Berdasarkan laporan keuangan yang telah diaudit pada Minggu (5/4/2026), penjualan neto BEEF tercatat sebesar Rp6,47 triliun, melonjak 31,24 persen secara year on year (yoy) dari Rp4,93 triliun pada tahun sebelumnya.

Kenaikan tersebut turut mendorong laba kotor naik 32,32 persen yoy menjadi Rp410,93 miliar dari Rp310,54 miliar.

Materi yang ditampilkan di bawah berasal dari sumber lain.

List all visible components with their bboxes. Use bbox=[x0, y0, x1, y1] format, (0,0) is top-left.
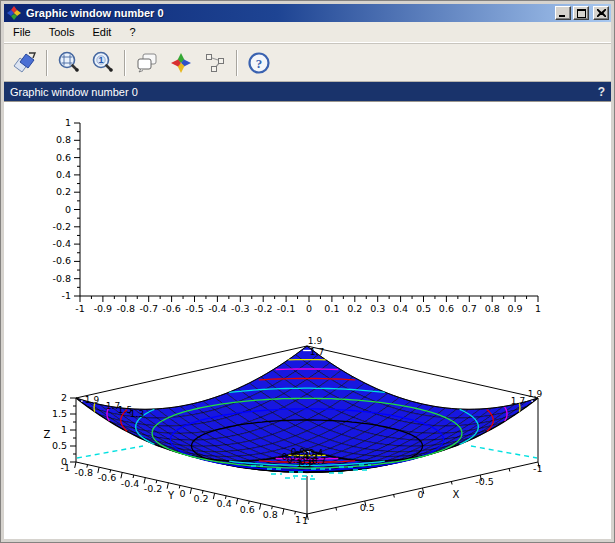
svg-text:-0.4: -0.4 bbox=[208, 303, 227, 314]
svg-text:-0.8: -0.8 bbox=[52, 273, 71, 284]
svg-text:0.6: 0.6 bbox=[240, 504, 255, 515]
svg-text:-0.5: -0.5 bbox=[475, 476, 494, 487]
svg-text:1.3: 1.3 bbox=[130, 409, 144, 419]
svg-text:X: X bbox=[453, 489, 460, 500]
figure-drawing[interactable]: -1-0.9-0.8-0.7-0.6-0.5-0.4-0.3-0.2-0.100… bbox=[4, 102, 613, 542]
svg-text:Y: Y bbox=[167, 490, 175, 501]
svg-text:-0.4: -0.4 bbox=[121, 478, 140, 489]
close-button[interactable] bbox=[593, 6, 609, 20]
svg-text:0.6: 0.6 bbox=[56, 152, 71, 163]
svg-text:-1: -1 bbox=[62, 290, 71, 301]
svg-text:?: ? bbox=[256, 56, 263, 71]
datatips-button[interactable] bbox=[200, 48, 230, 78]
svg-text:0.9: 0.9 bbox=[291, 447, 306, 457]
svg-text:0.7: 0.7 bbox=[462, 303, 477, 314]
svg-text:-0.2: -0.2 bbox=[144, 483, 163, 494]
svg-text:0: 0 bbox=[65, 204, 71, 215]
svg-text:1.9: 1.9 bbox=[308, 336, 323, 346]
menu-tools[interactable]: Tools bbox=[40, 23, 84, 41]
svg-text:0.5: 0.5 bbox=[360, 502, 375, 513]
svg-text:0.2: 0.2 bbox=[193, 493, 208, 504]
toolbar-separator bbox=[46, 50, 48, 76]
svg-text:-1: -1 bbox=[533, 463, 542, 474]
svg-text:0: 0 bbox=[418, 489, 424, 500]
svg-text:1.9: 1.9 bbox=[528, 389, 543, 399]
svg-text:-0.9: -0.9 bbox=[94, 303, 113, 314]
svg-text:0.4: 0.4 bbox=[393, 303, 408, 314]
svg-text:0.9: 0.9 bbox=[508, 303, 523, 314]
minimize-button[interactable] bbox=[555, 6, 571, 20]
svg-text:1.5: 1.5 bbox=[52, 408, 67, 419]
svg-text:-0.2: -0.2 bbox=[52, 221, 71, 232]
svg-text:-0.6: -0.6 bbox=[52, 255, 71, 266]
svg-text:1: 1 bbox=[65, 117, 71, 128]
toolbar-separator bbox=[124, 50, 126, 76]
svg-text:-0.6: -0.6 bbox=[162, 303, 181, 314]
svg-text:-0.7: -0.7 bbox=[139, 303, 158, 314]
graphics-editor-icon bbox=[134, 50, 160, 76]
svg-text:0.8: 0.8 bbox=[485, 303, 500, 314]
svg-text:1: 1 bbox=[302, 515, 308, 526]
rotate-3d-button[interactable] bbox=[166, 48, 196, 78]
maximize-icon bbox=[577, 9, 586, 18]
svg-text:Z: Z bbox=[44, 429, 51, 440]
svg-text:-0.2: -0.2 bbox=[254, 303, 273, 314]
svg-text:0.5: 0.5 bbox=[416, 303, 431, 314]
maximize-button[interactable] bbox=[573, 6, 589, 20]
menu-edit[interactable]: Edit bbox=[83, 23, 120, 41]
svg-text:0.2: 0.2 bbox=[347, 303, 362, 314]
export-figure-icon bbox=[12, 50, 38, 76]
zoom-area-button[interactable] bbox=[54, 48, 84, 78]
close-icon bbox=[597, 9, 606, 17]
zoom-original-icon: 1 bbox=[90, 50, 116, 76]
window-controls bbox=[555, 6, 609, 20]
help-button[interactable]: ? bbox=[244, 48, 274, 78]
svg-text:1.9: 1.9 bbox=[85, 395, 100, 405]
svg-text:1.3: 1.3 bbox=[297, 459, 311, 469]
datatips-icon bbox=[202, 50, 228, 76]
graphics-editor-button[interactable] bbox=[132, 48, 162, 78]
figure-info-bar: Graphic window number 0 ? bbox=[4, 82, 611, 101]
svg-text:1: 1 bbox=[98, 55, 103, 65]
infobar-help-button[interactable]: ? bbox=[598, 85, 605, 99]
svg-text:0.2: 0.2 bbox=[56, 186, 71, 197]
scilab-graphic-window: Graphic window number 0 File Tools Edit … bbox=[0, 0, 615, 543]
svg-text:-0.1: -0.1 bbox=[277, 303, 296, 314]
svg-text:1: 1 bbox=[295, 514, 301, 525]
svg-text:0.3: 0.3 bbox=[370, 303, 385, 314]
toolbar-separator bbox=[236, 50, 238, 76]
svg-text:-0.8: -0.8 bbox=[75, 467, 94, 478]
svg-text:1.7: 1.7 bbox=[511, 396, 525, 406]
title-bar[interactable]: Graphic window number 0 bbox=[4, 4, 611, 22]
toolbar: 1 bbox=[4, 43, 611, 82]
svg-text:1: 1 bbox=[61, 424, 67, 435]
plot-canvas[interactable]: -1-0.9-0.8-0.7-0.6-0.5-0.4-0.3-0.2-0.100… bbox=[4, 101, 611, 539]
menu-bar: File Tools Edit ? bbox=[4, 22, 611, 43]
svg-text:-0.6: -0.6 bbox=[98, 472, 117, 483]
scilab-app-icon bbox=[6, 5, 22, 21]
zoom-area-icon bbox=[56, 50, 82, 76]
svg-text:0: 0 bbox=[306, 303, 312, 314]
svg-text:0.4: 0.4 bbox=[56, 169, 71, 180]
svg-text:2: 2 bbox=[61, 392, 67, 403]
zoom-original-button[interactable]: 1 bbox=[88, 48, 118, 78]
svg-text:0.6: 0.6 bbox=[439, 303, 454, 314]
svg-text:1: 1 bbox=[535, 303, 541, 314]
figure-info-text: Graphic window number 0 bbox=[10, 86, 138, 98]
minimize-icon bbox=[559, 9, 567, 17]
svg-text:-0.5: -0.5 bbox=[185, 303, 204, 314]
svg-text:-1: -1 bbox=[75, 303, 84, 314]
svg-text:-0.8: -0.8 bbox=[117, 303, 136, 314]
export-figure-button[interactable] bbox=[10, 48, 40, 78]
window-title: Graphic window number 0 bbox=[26, 7, 555, 19]
svg-text:0.4: 0.4 bbox=[217, 498, 232, 509]
svg-text:0.5: 0.5 bbox=[52, 440, 67, 451]
svg-text:0: 0 bbox=[61, 456, 67, 467]
svg-text:0: 0 bbox=[179, 488, 185, 499]
svg-text:0.1: 0.1 bbox=[324, 303, 339, 314]
svg-text:1.7: 1.7 bbox=[310, 347, 324, 357]
svg-text:-0.3: -0.3 bbox=[231, 303, 250, 314]
menu-help[interactable]: ? bbox=[120, 23, 144, 41]
svg-text:-0.4: -0.4 bbox=[52, 238, 71, 249]
menu-file[interactable]: File bbox=[4, 23, 40, 41]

Adapun beban usaha meningkat 30,39 persen yoy menjadi Rp190,18 miliar dari Rp145,86 miliar. Namun, laba usaha tetap tumbuh 34,06 persen yoy menjadi Rp220,75 miliar dari Rp164,67 miliar.

Selanjutnya, laba sebelum pajak tercatat sebesar Rp160,93 miliar atau naik 12,23 persen yoy dibandingkan Rp143,39 miliar.

Adapun, laba bersih yang diatribusikan kepada pemilik entitas induk mencapai Rp129,26 miliar, meningkat 25,51 persen yoy dari Rp102,99 miliar pada tahun sebelumnya. Laba per saham (EPS) juga naik menjadi Rp15,9 dari Rp14,35 atau tumbuh 10,80 persen yoy.

Dari sisi neraca, total aset BEEF meningkat 7,76 persen yoy menjadi Rp2,36 triliun dari Rp2,19 triliun. Liabilitas naik 2,07 persen yoy menjadi Rp1,97 triliun dari Rp1,93 triliun, sementara ekuitas melonjak 49,81 persen yoy menjadi Rp391 miliar dari Rp261 miliar.

Beriringan dengan terbitnya pembukuan keuangan tahun penuh 2025 ini, pada perdagangan Kamis (2/4/2026) saham BEEF tercatat ditutup stagnan di level Rp234.